Allen represented Newhallville on the Board of Aldermen from 1976 to 1988. Sometimes he was an ally of City Hall in crafting legislation or deciding ward-level issues. Other times he was the board's most outspoken and informed critic of City Hall's complex downtown development deals or neighborhood housing plans. An accountant by training, he provided a level of independent scrutiny rare to this day on New Haven's legislative body.
During that time Allen survived a series of controversies and primary challenges. Several times his career was declared dead, only to have him reemerge as a state senator in the early '90s, then a mayoral aide to the DeStefano administration. He served on a myriad of volunteer boards.
Click here to read Allen's obituary.
Former Alderman Willie Greene was Allen's sometimes co-consipirator, sometimes sparring partner in Newhallville.
"No one will ever fill the shoes of Chuck Allen," Greene said Monday.
The two joined forces in the early '80s when Greene ran a community center in Newhallville. They organized protests against the administration of Mayor Biagio DiLieto, which was cutting funding. The belief was that the center was being punished for Allen's independent politics.
Years later, the DiLieto administration helped Greene run against Allen in a campaign to unseat critics on the Board of Aldermen. (Greene would eventually disappoint City Hall; he won the race, then became just as outspoken a critic of the Democratic machine's plantation politcs in the black community.)
"I remember when I decided I would run against Chuck," Greene said. "I struggled with it. Vinnie Mauro [Mayor's DiLieto's Democratic town chairman and chief political enforcer) had asked me to run. Chuck and I met at the old Hattie's when it was on Fitch Street, before it moved to Science Park.
"I'll never forget it. Chuck reaches across the table. He sticks his finger in my face and says, 'Willie you've been a good director. But you need to leave politics to the big boys. I'm gonna kick your ass on name recognition alone.'
"I had come to say I wasn't running. Instead I said, 'I'm gonna kick your ass.' He walked out and slammed the door.
"My own mother was mad at me when I beat Chuck. She walked around for two days and wouldn't say anything to me.
"Chuck didn't speak to me for six months. Then he called me and said, 'Willie, I'm really proud of you. I really thought that Ben DiLieto had bought you. But you went down there and did some things that even I wouldn't do.' Every two weeks Chuck and I were sitting down, and I was telling him what I was planning to do. It was like sitting down with an instructor. I'd write down my letter. He'd tear it up. He had his index cards. He'd say, 'This is what I want to see when you come back to me.' He was such a brilliant guy."
Out Of The Closet
As a reporter, I always found Allen among the most informed, intelligent, unpredictable, interesting, and just plain fun public figures in town to interview and follow.
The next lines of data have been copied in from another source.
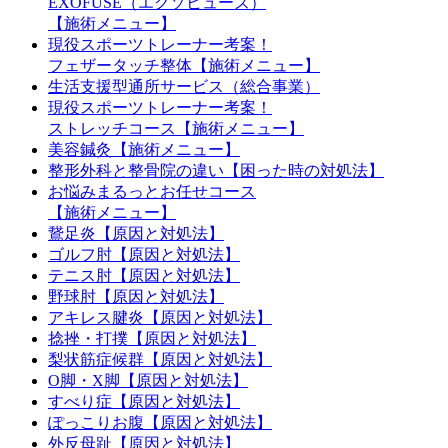
EXOFUSE（エクソヒューズ）
【施術メニュー】
現役スポーツトレーナー考案！
フェザータッチ整体【施術メニュー】
生活支援型通所サービス（総合事業）
現役スポーツトレーナー考案！
ストレッチコース【施術メニュー】
美容鍼灸【施術メニュー】
整形外科と整骨院の違い【困った時の対処法】
お悩みまるっとお任せコース
【施術メニュー】
鵞足炎【原因と対処法】
ゴルフ肘【原因と対処法】
テニス肘【原因と対処法】
野球肘【原因と対処法】
アキレス腱炎【原因と対処法】
捻挫・打撲【原因と対処法】
梨状筋症候群【原因と対処法】
O脚・X脚【原因と対処法】
すべり症【原因と対処法】
ぽっこりお腹【原因と対処法】
外反母趾【原因と対処法】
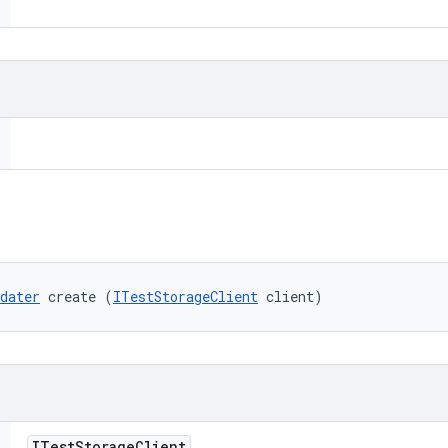
dater
 create (
ITestStorageClient
 client)
ITest
Storage
Client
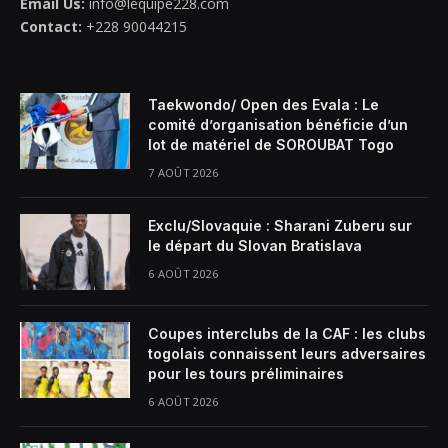
Email Us:
info@lequipe228.com
Contact:
+228 90044215
Taekwondo/ Open des Evala : Le
comité d’organisation bénéficie d’un
lot de matériel de SOROUBAT Togo
7 AOÛT 2026
Exclu/Slovaquie : Sharani Zuberu sur
le départ du Slovan Bratislava
6 AOÛT 2026
Coupes interclubs de la CAF : les clubs
togolais connaissent leurs adversaires
pour les tours préliminaires
6 AOÛT 2026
It's fair to say he served as one of my professors as well in that rarefied academy known as New Haven Politics.
Allen lived by a credo of New Haven's political survivors: If you get slammed on Tuesday, Wednesday is another day. If he disliked an expose that named him in the newspaper one day, he was always ready to participate in discussion about a different story the next. He never ran from a fight.
He continued to surprise — and challenge — us after he moved to New York. In 2004, after surviving nine separate operations that could have claimed his life, Allen gave an interview about his upcoming marriage to Harlem gallery owner Tod Roulette. (Tod introduced Chuck to the beauty of Gregorian chants. Chuck turned Tod on to the Temptations and Diana Ross.)
In the interview, Allen spoke about the life of a gay black politician. He challenged New Haven's black church to apply the same spirit of inclusiveness and compassion to the gay community's struggle that it championed during the civil rights movement a generation earlier.
Click here, here, and here to read the pages of the resulting 2004 New Haven Advocate article, "Out of the Closet & Into The Church."
A memorial service for Chuck Allen will take place Wednesday, Feb. 20, at 7 p.m at St. Philips Church, 204 W. 134 St., between Adam Clayton Powell Jr. Blvd. and Frederick Douglass Blvd. in New York City.